Print back every record below, exactly as it stands.

__Input data__:
● ● ● ●

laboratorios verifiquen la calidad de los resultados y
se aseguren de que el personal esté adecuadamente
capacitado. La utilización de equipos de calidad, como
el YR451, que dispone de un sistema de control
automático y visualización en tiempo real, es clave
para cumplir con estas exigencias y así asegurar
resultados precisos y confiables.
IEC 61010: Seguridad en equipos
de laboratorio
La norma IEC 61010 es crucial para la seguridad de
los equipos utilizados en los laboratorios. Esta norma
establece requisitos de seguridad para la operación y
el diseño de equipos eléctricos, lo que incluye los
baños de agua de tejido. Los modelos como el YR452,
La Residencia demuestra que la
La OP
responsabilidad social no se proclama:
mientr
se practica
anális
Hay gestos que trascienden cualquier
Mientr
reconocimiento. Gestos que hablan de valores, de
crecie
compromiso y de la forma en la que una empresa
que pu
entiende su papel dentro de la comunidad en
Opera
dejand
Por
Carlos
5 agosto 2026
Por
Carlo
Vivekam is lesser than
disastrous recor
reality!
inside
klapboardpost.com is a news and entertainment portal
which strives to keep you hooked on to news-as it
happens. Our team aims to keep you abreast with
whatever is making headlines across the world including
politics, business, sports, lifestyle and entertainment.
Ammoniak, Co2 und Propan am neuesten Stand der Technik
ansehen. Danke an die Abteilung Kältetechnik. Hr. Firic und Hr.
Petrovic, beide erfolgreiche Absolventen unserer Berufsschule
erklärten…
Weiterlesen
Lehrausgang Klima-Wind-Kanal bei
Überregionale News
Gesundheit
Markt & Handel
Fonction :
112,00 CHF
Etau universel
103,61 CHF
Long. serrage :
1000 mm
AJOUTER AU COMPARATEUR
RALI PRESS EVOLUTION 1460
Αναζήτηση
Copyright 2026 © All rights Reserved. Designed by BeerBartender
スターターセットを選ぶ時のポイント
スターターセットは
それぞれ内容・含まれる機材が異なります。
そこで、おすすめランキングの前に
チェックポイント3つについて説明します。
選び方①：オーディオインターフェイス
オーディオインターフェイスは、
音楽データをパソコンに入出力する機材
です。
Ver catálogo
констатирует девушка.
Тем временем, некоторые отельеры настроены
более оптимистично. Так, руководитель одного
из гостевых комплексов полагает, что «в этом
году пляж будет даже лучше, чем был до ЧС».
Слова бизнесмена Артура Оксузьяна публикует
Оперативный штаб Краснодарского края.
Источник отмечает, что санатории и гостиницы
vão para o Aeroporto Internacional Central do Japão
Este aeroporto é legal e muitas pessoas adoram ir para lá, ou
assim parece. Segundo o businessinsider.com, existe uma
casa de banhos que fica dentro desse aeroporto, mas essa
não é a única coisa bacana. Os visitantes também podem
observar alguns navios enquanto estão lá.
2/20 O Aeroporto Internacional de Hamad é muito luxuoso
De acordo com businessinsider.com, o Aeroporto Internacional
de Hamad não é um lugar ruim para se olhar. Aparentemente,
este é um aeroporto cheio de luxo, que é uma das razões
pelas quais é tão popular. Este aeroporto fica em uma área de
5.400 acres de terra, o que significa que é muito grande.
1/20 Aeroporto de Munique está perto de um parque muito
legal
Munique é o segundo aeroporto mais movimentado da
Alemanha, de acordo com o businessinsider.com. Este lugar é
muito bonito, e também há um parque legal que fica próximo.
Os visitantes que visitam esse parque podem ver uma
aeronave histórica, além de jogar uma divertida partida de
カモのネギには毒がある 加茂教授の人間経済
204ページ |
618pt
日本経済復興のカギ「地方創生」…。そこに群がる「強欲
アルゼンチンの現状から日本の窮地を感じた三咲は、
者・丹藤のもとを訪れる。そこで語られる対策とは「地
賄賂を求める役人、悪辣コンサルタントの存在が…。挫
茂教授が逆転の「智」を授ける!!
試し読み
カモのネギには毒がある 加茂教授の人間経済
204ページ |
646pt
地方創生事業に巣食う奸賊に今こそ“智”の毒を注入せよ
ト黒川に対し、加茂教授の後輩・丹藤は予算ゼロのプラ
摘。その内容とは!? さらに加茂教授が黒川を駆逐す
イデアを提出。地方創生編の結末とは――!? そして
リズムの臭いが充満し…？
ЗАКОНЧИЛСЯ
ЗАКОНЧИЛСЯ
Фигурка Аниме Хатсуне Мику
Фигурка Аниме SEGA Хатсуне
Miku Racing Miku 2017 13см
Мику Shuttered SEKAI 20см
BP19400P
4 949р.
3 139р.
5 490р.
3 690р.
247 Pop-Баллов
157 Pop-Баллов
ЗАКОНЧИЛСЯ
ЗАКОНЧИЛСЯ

● ● ● ●

__Result of this exercise__:
laboratorios verifiquen la calidad de los resultados y
se aseguren de que el personal esté adecuadamente
capacitado. La utilización de equipos de calidad, como
el YR451, que dispone de un sistema de control
automático y visualización en tiempo real, es clave
para cumplir con estas exigencias y así asegurar
resultados precisos y confiables.
IEC 61010: Seguridad en equipos
de laboratorio
La norma IEC 61010 es crucial para la seguridad de
los equipos utilizados en los laboratorios. Esta norma
establece requisitos de seguridad para la operación y
el diseño de equipos eléctricos, lo que incluye los
baños de agua de tejido. Los modelos como el YR452,
La Residencia demuestra que la
La OP
responsabilidad social no se proclama:
mientr
se practica
anális
Hay gestos que trascienden cualquier
Mientr
reconocimiento. Gestos que hablan de valores, de
crecie
compromiso y de la forma en la que una empresa
que pu
entiende su papel dentro de la comunidad en
Opera
dejand
Por
Carlos
5 agosto 2026
Por
Carlo
Vivekam is lesser than
disastrous recor
reality!
inside
klapboardpost.com is a news and entertainment portal
which strives to keep you hooked on to news-as it
happens. Our team aims to keep you abreast with
whatever is making headlines across the world including
politics, business, sports, lifestyle and entertainment.
Ammoniak, Co2 und Propan am neuesten Stand der Technik
ansehen. Danke an die Abteilung Kältetechnik. Hr. Firic und Hr.
Petrovic, beide erfolgreiche Absolventen unserer Berufsschule
erklärten…
Weiterlesen
Lehrausgang Klima-Wind-Kanal bei
Überregionale News
Gesundheit
Markt & Handel
Fonction :
112,00 CHF
Etau universel
103,61 CHF
Long. serrage :
1000 mm
AJOUTER AU COMPARATEUR
RALI PRESS EVOLUTION 1460
Αναζήτηση
Copyright 2026 © All rights Reserved. Designed by BeerBartender
スターターセットを選ぶ時のポイント
スターターセットは
それぞれ内容・含まれる機材が異なります。
そこで、おすすめランキングの前に
チェックポイント3つについて説明します。
選び方①：オーディオインターフェイス
オーディオインターフェイスは、
音楽データをパソコンに入出力する機材
です。
Ver catálogo
констатирует девушка.
Тем временем, некоторые отельеры настроены
более оптимистично. Так, руководитель одного
из гостевых комплексов полагает, что «в этом
году пляж будет даже лучше, чем был до ЧС».
Слова бизнесмена Артура Оксузьяна публикует
Оперативный штаб Краснодарского края.
Источник отмечает, что санатории и гостиницы
vão para o Aeroporto Internacional Central do Japão
Este aeroporto é legal e muitas pessoas adoram ir para lá, ou
assim parece. Segundo o businessinsider.com, existe uma
casa de banhos que fica dentro desse aeroporto, mas essa
não é a única coisa bacana. Os visitantes também podem
observar alguns navios enquanto estão lá.
2/20 O Aeroporto Internacional de Hamad é muito luxuoso
De acordo com businessinsider.com, o Aeroporto Internacional
de Hamad não é um lugar ruim para se olhar. Aparentemente,
este é um aeroporto cheio de luxo, que é uma das razões
pelas quais é tão popular. Este aeroporto fica em uma área de
5.400 acres de terra, o que significa que é muito grande.
1/20 Aeroporto de Munique está perto de um parque muito
legal
Munique é o segundo aeroporto mais movimentado da
Alemanha, de acordo com o businessinsider.com. Este lugar é
muito bonito, e também há um parque legal que fica próximo.
Os visitantes que visitam esse parque podem ver uma
aeronave histórica, além de jogar uma divertida partida de
カモのネギには毒がある 加茂教授の人間経済
204ページ |
618pt
日本経済復興のカギ「地方創生」…。そこに群がる「強欲
アルゼンチンの現状から日本の窮地を感じた三咲は、
者・丹藤のもとを訪れる。そこで語られる対策とは「地
賄賂を求める役人、悪辣コンサルタントの存在が…。挫
茂教授が逆転の「智」を授ける!!
試し読み
カモのネギには毒がある 加茂教授の人間経済
204ページ |
646pt
地方創生事業に巣食う奸賊に今こそ“智”の毒を注入せよ
ト黒川に対し、加茂教授の後輩・丹藤は予算ゼロのプラ
摘。その内容とは!? さらに加茂教授が黒川を駆逐す
イデアを提出。地方創生編の結末とは――!? そして
リズムの臭いが充満し…？
ЗАКОНЧИЛСЯ
ЗАКОНЧИЛСЯ
Фигурка Аниме Хатсуне Мику
Фигурка Аниме SEGA Хатсуне
Miku Racing Miku 2017 13см
Мику Shuttered SEKAI 20см
BP19400P
4 949р.
3 139р.
5 490р.
3 690р.
247 Pop-Баллов
157 Pop-Баллов
ЗАКОНЧИЛСЯ
ЗАКОНЧИЛСЯ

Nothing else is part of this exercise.